Seu colega Robert Bonifácio, da UFG, diz, ao contrário, que Bolsonaro “está derretendo aos poucos” e que a CPI da pandemia e a lentidão na vacinação jogam contra ele. “A queda pode ser contornável se a economia reagir a plenos pulmões e se ele convencer a opinião pública de que isso se deu por sua causa. Não tem por onde o Bolsonaro se recuperar para além de uma situação hipotética de trajetória positiva da situação econômica.

 

 

E o PT? E o Lula?
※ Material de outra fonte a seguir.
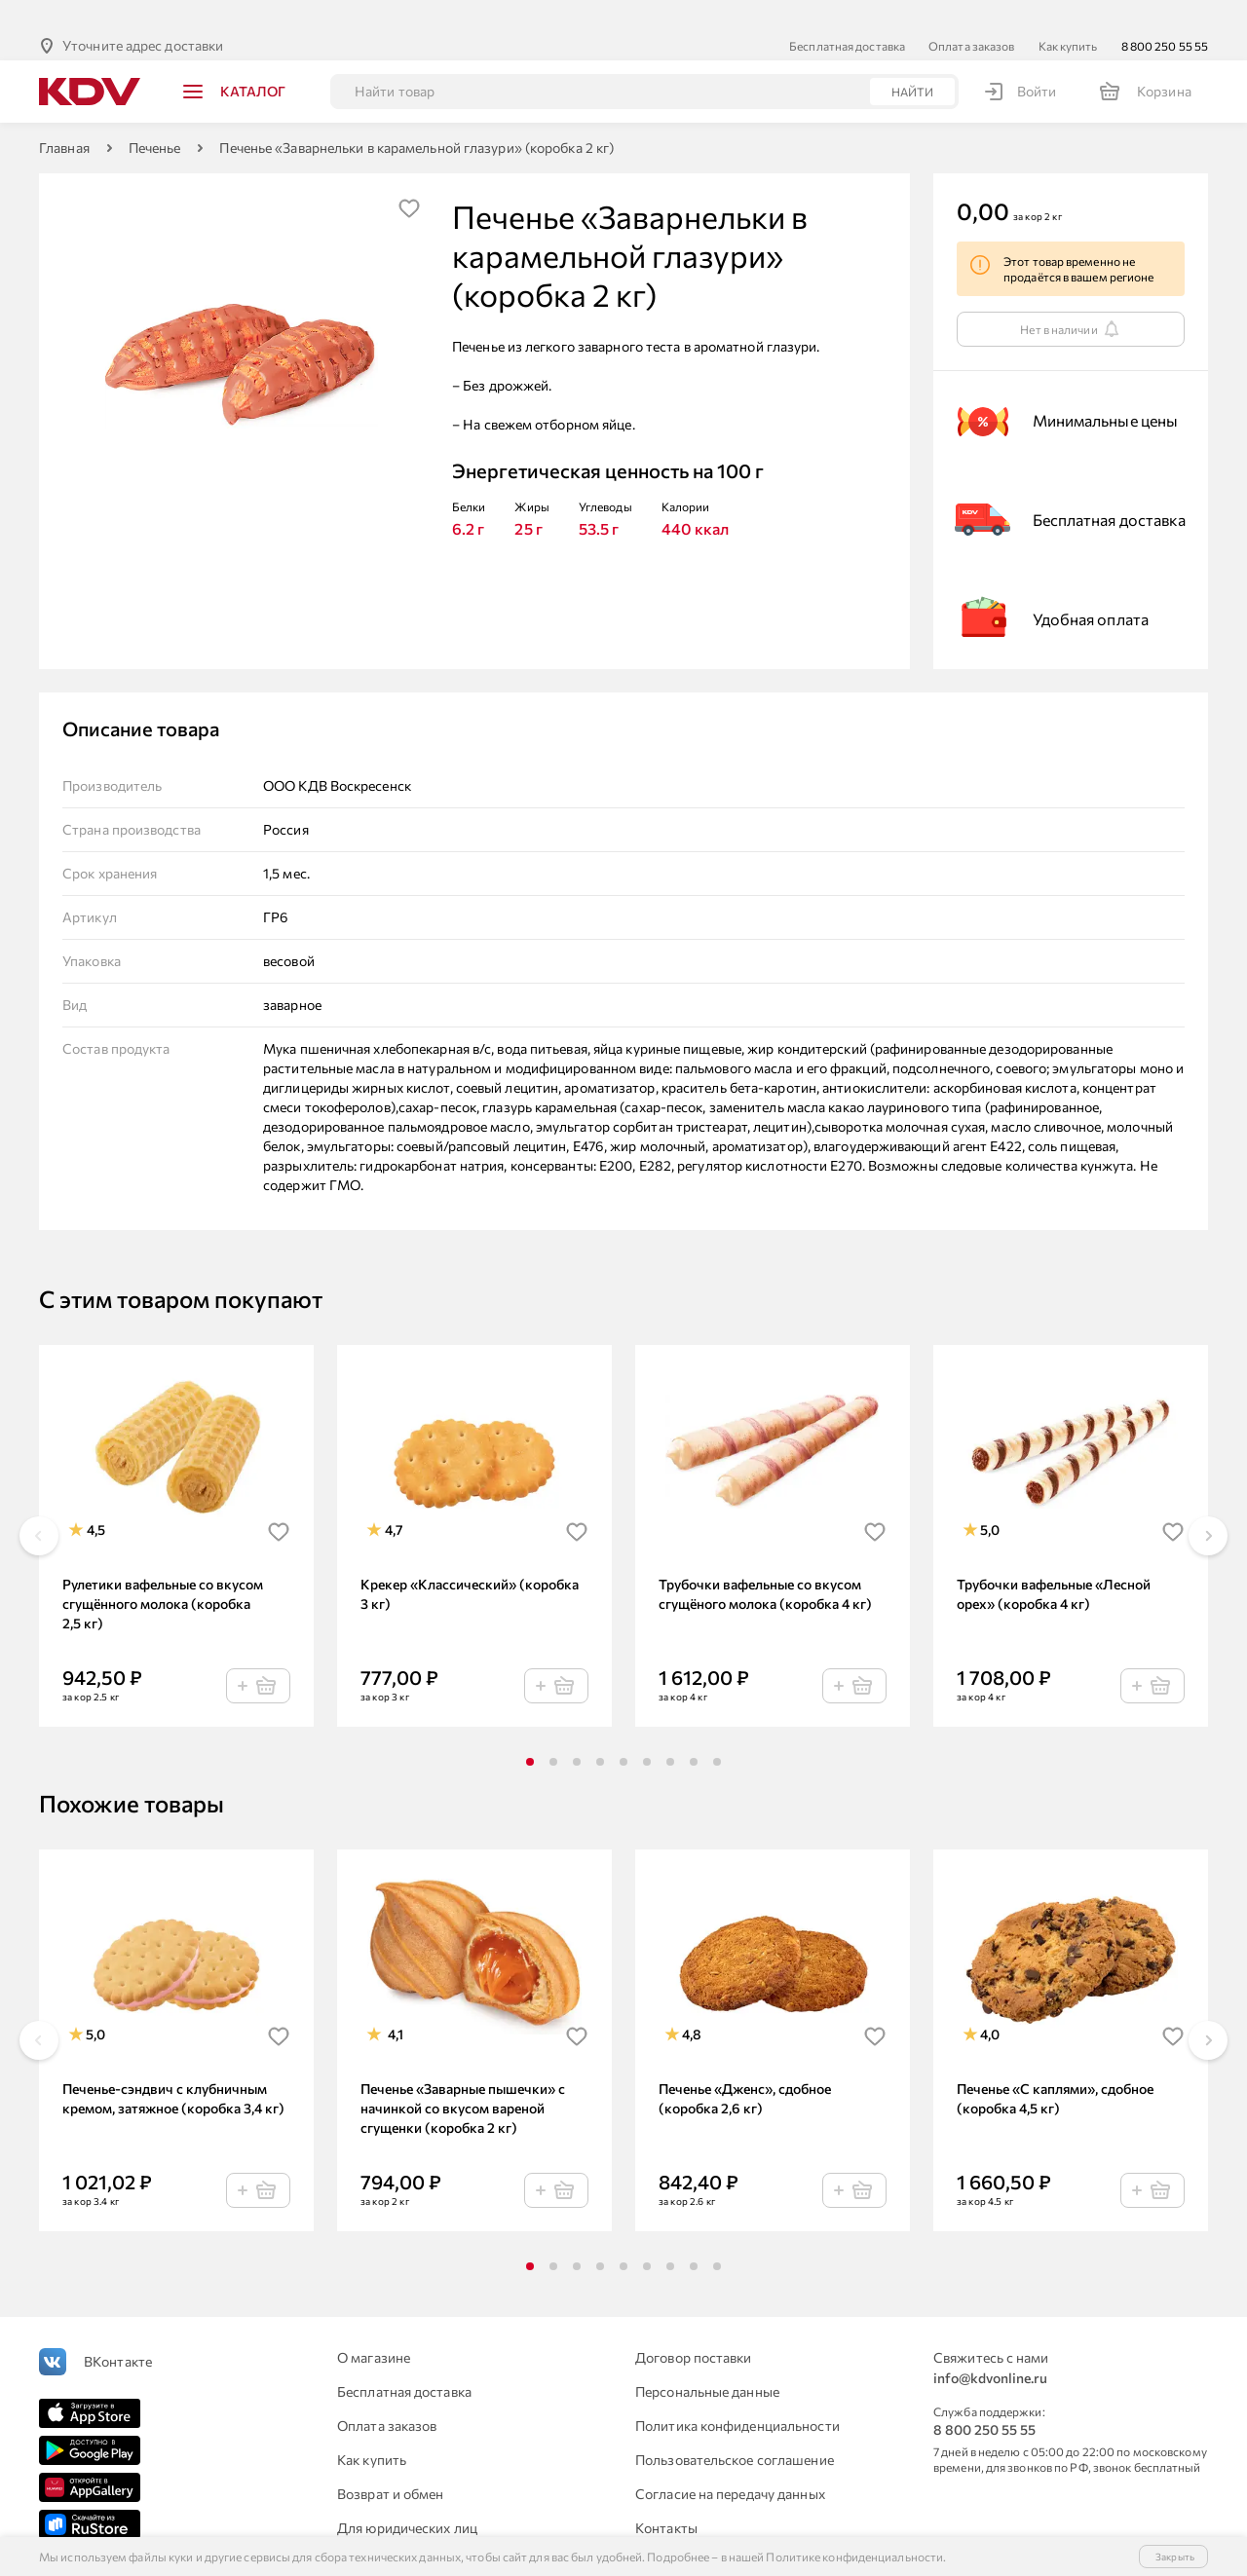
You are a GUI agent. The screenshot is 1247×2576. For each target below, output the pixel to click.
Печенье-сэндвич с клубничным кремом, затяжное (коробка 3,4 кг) (173, 2067)
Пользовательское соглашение (734, 2428)
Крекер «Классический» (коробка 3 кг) (469, 1563)
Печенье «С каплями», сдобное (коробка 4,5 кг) (1055, 2067)
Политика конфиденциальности (737, 2394)
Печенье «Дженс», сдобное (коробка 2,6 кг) (745, 2067)
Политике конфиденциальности (854, 2556)
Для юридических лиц (407, 2496)
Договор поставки (693, 2326)
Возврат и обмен (390, 2462)
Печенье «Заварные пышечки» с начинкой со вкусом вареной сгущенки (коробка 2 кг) (462, 2077)
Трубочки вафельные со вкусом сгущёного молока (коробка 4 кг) (765, 1563)
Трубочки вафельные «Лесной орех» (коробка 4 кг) (1054, 1563)
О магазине (373, 2326)
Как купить (1068, 14)
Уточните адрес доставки (142, 14)
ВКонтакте (118, 2330)
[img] (409, 177)
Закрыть (1174, 2556)
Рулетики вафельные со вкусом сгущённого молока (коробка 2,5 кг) (162, 1572)
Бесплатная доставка (847, 14)
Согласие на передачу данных (730, 2462)
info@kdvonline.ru (990, 2346)
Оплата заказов (971, 14)
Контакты (666, 2496)
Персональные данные (707, 2360)
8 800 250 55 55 (1165, 14)
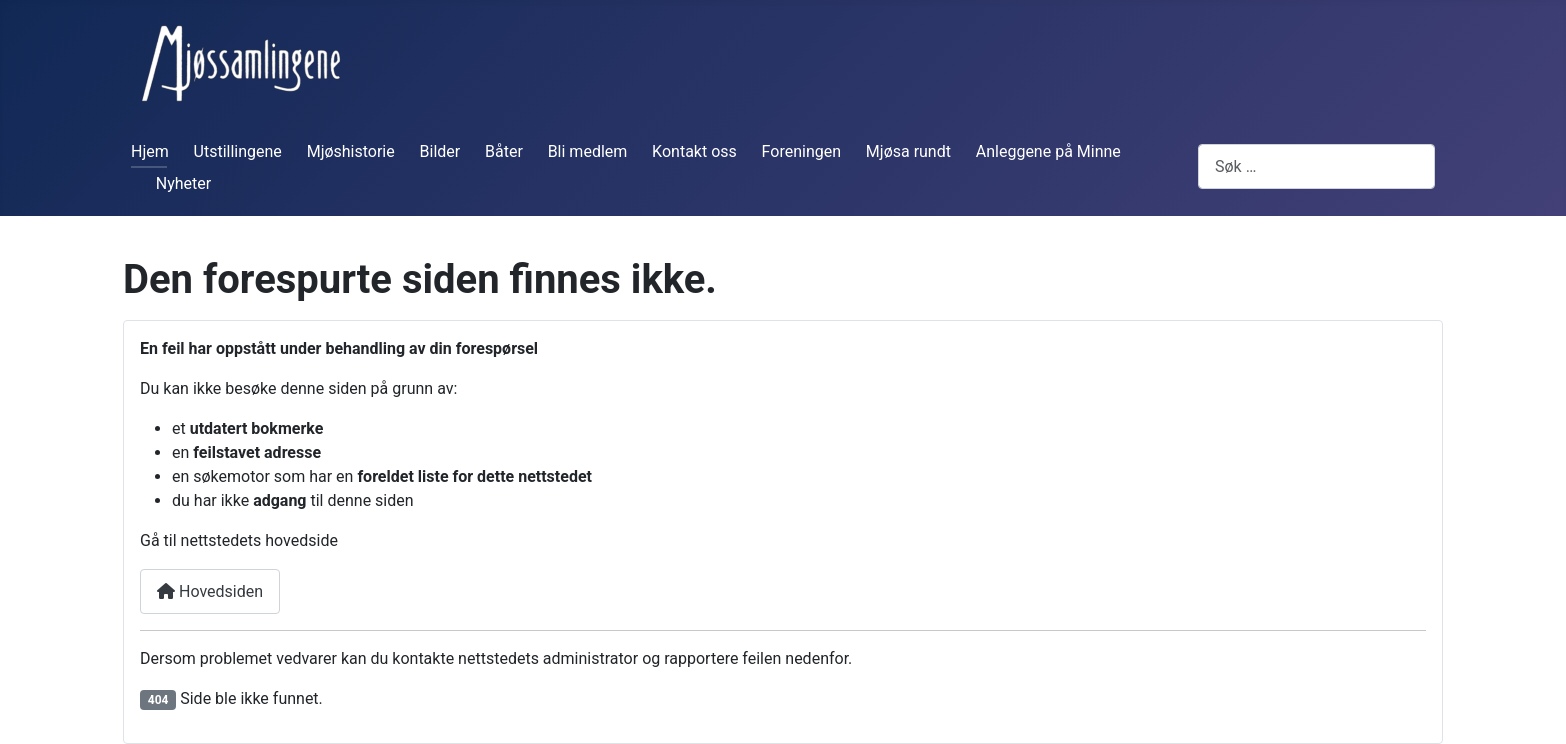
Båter (504, 151)
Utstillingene (238, 151)
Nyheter (183, 183)
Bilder (440, 151)
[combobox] (1316, 166)
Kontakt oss (694, 151)
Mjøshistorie (351, 151)
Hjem (150, 151)
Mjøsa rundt (908, 151)
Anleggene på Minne (1048, 151)
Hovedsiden (210, 591)
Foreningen (801, 151)
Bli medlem (588, 151)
Corrupção vai ser problema na campanha?

 O surgimento de casos de corrupção no governo atual deve atenuar a percepção de corrupção que foi “colada” em Lula, no PT e na esquerda em geral. Mas primeiro é preciso fazer um anteparo: Lula será mesmo candidato: “A pressão do partido e das pesquisas favoráveis é muito grande, não há nada que indique que algo vá mudar com relação a isso [candidatura de Lula]”, diz Alberto Carlos Almeida.

Posto esse aspecto, a discussão vai para outras paragens: e uma delas, invariavelmente é a da marca da corrupção que conseguiram colar. “No momento, a vantagem de Lula é muito grande e ele está vendo tudo se reverter contra seu rival. Até mesmo em relação à questão da corrupção. Veja bem: durante a campanha, num debate, na hora em que Bolsonaro chamar Lula de ‘ladrão’, o petista poderá responder ‘olha, fui absolvido em todos os casos e são você e seus filhos os investigados, inclusive por roubo na vacina’. É algo muito contundente”, explica. Segundo o cientista político, o que Lula tinha de perder nesse aspecto já perdeu. “Agora a corrupção deixa de ser tema principal, já que ambos os lados estarão afetados.”

Dois lados da moeda
Robert Bonifácio, da UFG, vê os dois lados da moeda quando o assunto é PT versus corrupção. Boa parte do antipetismo vigente advém de uma percepção de que o PT e Lula são o partido e a pessoa mais corruptos deste País; mas penso que não se cola mais em Lula nada de novo em relação a isso. Primeiro, porque os processos em que ele é réu estão sendo revistos em seu favor. Em segundo lugar, ele não ocupa e não ocupará nenhum cargo até a eleição, logo, não abre possibilidade para ser questionado sobre possíveis novos atos de corrupção supostamente cometidos. E em terceiro, os escândalos de corrupção ocorridos sob o governo Lula já são antigos e não entram mais no radar do eleitor”, explica.

Já o professor Wilson Ferreira da Cunha acredita que o PT ainda vai amargar a pecha por muito tempo. “O PT continua com muita rejeição. As pesquisas são uma fotografia do momento, ainda é cedo para falar quem serão os candidatos, até mesmo Lula pode não ser, por conta das questões na Justiça.”